Ardie was older than Frank, but he had all his faculties and spoke warmly to me about the King Charles spaniel we’d recently given them. When we got to the restaurant, I took a seat and ordered a drink. As we were chatting, a waiter tapped me on the shoulder and told me I had a call. Putting down my glass with a hand that was surprisingly steady, I went to the front desk and lifted the receiver. I heard Vine’s voice and flinched. “You’d better come right away. The paramedics are here. They’re going to take Mr. S to the hospital.”

“What happened?” I asked, because less than an hour before he’d been fine.

I heard her hesitate before she said, “They can’t find a pulse.”

I don’t remember replacing the receiver or going back to where the others were eating dinner, but I do remember telling Ardie, “I have to go.”

“Okay,” said the man who’d known my husband for more than fifty years. “I’ll take you right after dinner.”

“No! I have to go now,” I told him.
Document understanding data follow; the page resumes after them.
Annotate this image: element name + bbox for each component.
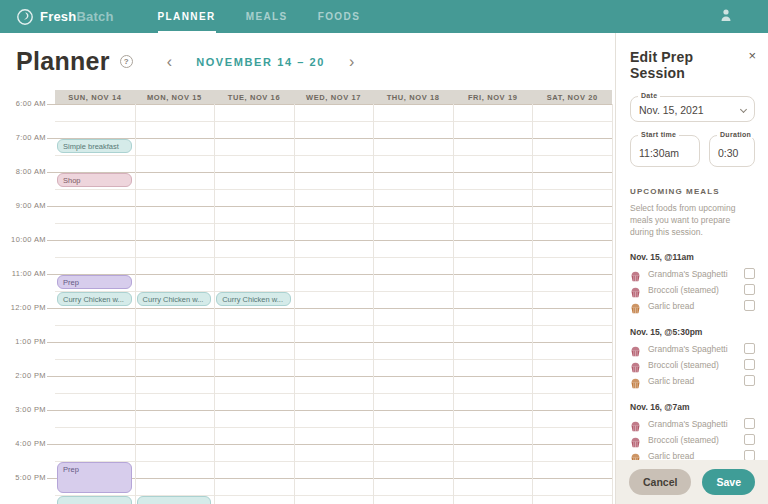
edit-prep-session-panel: Edit Prep Session × Date Nov. 15, 2021 S… xyxy=(615,33,768,504)
meal-item-name: Broccoli (steamed) xyxy=(648,360,719,370)
meal-item-checkbox[interactable] xyxy=(744,343,755,354)
close-icon[interactable]: × xyxy=(748,49,756,62)
user-account-icon[interactable] xyxy=(718,7,734,27)
grid-line xyxy=(55,189,612,190)
grid-line xyxy=(612,104,613,504)
meal-item: Broccoli (steamed) xyxy=(616,282,768,298)
prev-week-button[interactable]: ‹ xyxy=(163,54,176,70)
grid-line xyxy=(55,427,612,428)
grid-line xyxy=(55,291,612,292)
day-header: WED, NOV 17 xyxy=(294,90,374,104)
cupcake-icon xyxy=(630,434,641,445)
duration-label: Duration xyxy=(717,131,754,138)
duration-input[interactable]: Duration 0:30 xyxy=(709,135,755,167)
grid-line xyxy=(47,274,612,275)
calendar-event[interactable]: Prep xyxy=(57,462,132,493)
meal-item-checkbox[interactable] xyxy=(744,268,755,279)
calendar-event[interactable]: Prep xyxy=(57,275,132,289)
meal-item-name: Garlic bread xyxy=(648,376,694,386)
meal-item: Grandma's Spaghetti xyxy=(616,416,768,432)
grid-line xyxy=(453,104,454,504)
meal-item: Grandma's Spaghetti xyxy=(616,341,768,357)
meal-item-name: Broccoli (steamed) xyxy=(648,285,719,295)
duration-value: 0:30 xyxy=(718,147,738,159)
time-label: 1:00 PM xyxy=(0,337,46,347)
bread-icon xyxy=(630,300,641,311)
meal-group-label: Nov. 15, @11am xyxy=(630,252,754,262)
grid-line xyxy=(55,461,612,462)
meal-item-name: Grandma's Spaghetti xyxy=(648,344,728,354)
meal-item-checkbox[interactable] xyxy=(744,434,755,445)
calendar-event[interactable]: Shop xyxy=(57,173,132,187)
grid-line xyxy=(55,121,612,122)
meal-item: Garlic bread xyxy=(616,373,768,389)
meal-item-checkbox[interactable] xyxy=(744,375,755,386)
cancel-button[interactable]: Cancel xyxy=(629,469,691,495)
meal-item-checkbox[interactable] xyxy=(744,359,755,370)
freshbatch-logo-icon xyxy=(16,8,34,26)
week-range-label: NOVEMBER 14 – 20 xyxy=(196,56,325,68)
meal-item: Garlic bread xyxy=(616,298,768,314)
grid-line xyxy=(532,104,533,504)
nav-item-meals[interactable]: MEALS xyxy=(246,0,288,33)
day-header-row: SUN, NOV 14MON, NOV 15TUE, NOV 16WED, NO… xyxy=(55,90,612,104)
day-header: FRI, NOV 19 xyxy=(453,90,533,104)
bread-icon xyxy=(630,375,641,386)
calendar-event[interactable]: Curry Chicken w... xyxy=(137,292,212,306)
meal-item: Broccoli (steamed) xyxy=(616,357,768,373)
meal-item-checkbox[interactable] xyxy=(744,284,755,295)
meal-group-label: Nov. 15, @5:30pm xyxy=(630,327,754,337)
panel-footer: Cancel Save xyxy=(616,460,768,504)
meal-item-checkbox[interactable] xyxy=(744,418,755,429)
cupcake-icon xyxy=(630,343,641,354)
time-label: 4:00 PM xyxy=(0,439,46,449)
date-select[interactable]: Date Nov. 15, 2021 xyxy=(630,96,755,122)
cupcake-icon xyxy=(630,418,641,429)
next-week-button[interactable]: › xyxy=(345,54,358,70)
cupcake-icon xyxy=(630,284,641,295)
grid-line xyxy=(47,172,612,173)
calendar-event[interactable]: Curry Chicken w... xyxy=(57,292,132,306)
meal-item-checkbox[interactable] xyxy=(744,300,755,311)
help-icon[interactable]: ? xyxy=(120,55,133,68)
meal-item-name: Garlic bread xyxy=(648,301,694,311)
calendar-event[interactable]: Simple breakfast xyxy=(57,139,132,153)
app-logo: FreshBatch xyxy=(16,8,114,26)
grid-line xyxy=(55,495,612,496)
start-time-input[interactable]: Start time 11:30am xyxy=(630,135,700,167)
day-header: MON, NOV 15 xyxy=(135,90,215,104)
save-button[interactable]: Save xyxy=(702,469,755,495)
grid-line xyxy=(47,240,612,241)
nav-item-foods[interactable]: FOODS xyxy=(318,0,361,33)
time-label: 9:00 AM xyxy=(0,201,46,211)
upcoming-meals-heading: UPCOMING MEALS xyxy=(630,187,754,196)
cupcake-icon xyxy=(630,268,641,279)
start-time-label: Start time xyxy=(638,131,679,138)
meal-item-name: Grandma's Spaghetti xyxy=(648,269,728,279)
day-header: TUE, NOV 16 xyxy=(214,90,294,104)
time-label: 8:00 AM xyxy=(0,167,46,177)
grid-line xyxy=(47,478,612,479)
planner-content: Planner ? ‹ NOVEMBER 14 – 20 › SUN, NOV … xyxy=(0,33,615,504)
grid-line xyxy=(47,206,612,207)
time-label: 5:00 PM xyxy=(0,473,46,483)
week-calendar: SUN, NOV 14MON, NOV 15TUE, NOV 16WED, NO… xyxy=(0,90,613,504)
grid-line xyxy=(55,393,612,394)
date-value: Nov. 15, 2021 xyxy=(639,104,704,116)
grid-line xyxy=(55,359,612,360)
top-nav-bar: FreshBatch PLANNERMEALSFOODS xyxy=(0,0,768,33)
grid-line xyxy=(47,342,612,343)
calendar-event[interactable] xyxy=(137,496,212,504)
meal-item-name: Broccoli (steamed) xyxy=(648,435,719,445)
calendar-event[interactable]: Curry Chicken w... xyxy=(216,292,291,306)
calendar-event[interactable] xyxy=(57,496,132,504)
day-header: SAT, NOV 20 xyxy=(532,90,612,104)
time-label: 6:00 AM xyxy=(0,99,46,109)
grid-line xyxy=(373,104,374,504)
grid-line xyxy=(294,104,295,504)
meal-item: Broccoli (steamed) xyxy=(616,432,768,448)
start-time-value: 11:30am xyxy=(639,147,679,159)
nav-item-planner[interactable]: PLANNER xyxy=(158,0,216,33)
grid-line xyxy=(55,155,612,156)
date-label: Date xyxy=(638,92,660,99)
Ardie drove at about two miles an hour, so I said I’d take a cab, but he insisted, so I sat in the passenger seat willing him to go faster. By the time I got home, the ambulance had just left, and that’s when my fear began to kick in.

“But I always go with Frank!” I cried. “I have to mask the windows with foil!” I imagined him lying in the back, looking and feeling dreadful as photographers took their fill of shots. The thought made me sick to my stomach.

I asked one of our staff to drive me to the hospital immediately, and he must have broken every speed limit to get me there. Running in through the door of the ER, I hurried to the front desk and was directed to where Frank lay on a gurney in a cubicle behind a curtain. Three doctors were working on him. Feeling faint, I tried to blank out what they were doing and focus on my husband’s face instead. Gripping his hand, I told him, “Darling, you’ve beaten worse than this and you can beat this too. You’ve got to fight.” His lips were blue, but I saw them move, so leaning closer, I told him again, “You have to fight, Frank!”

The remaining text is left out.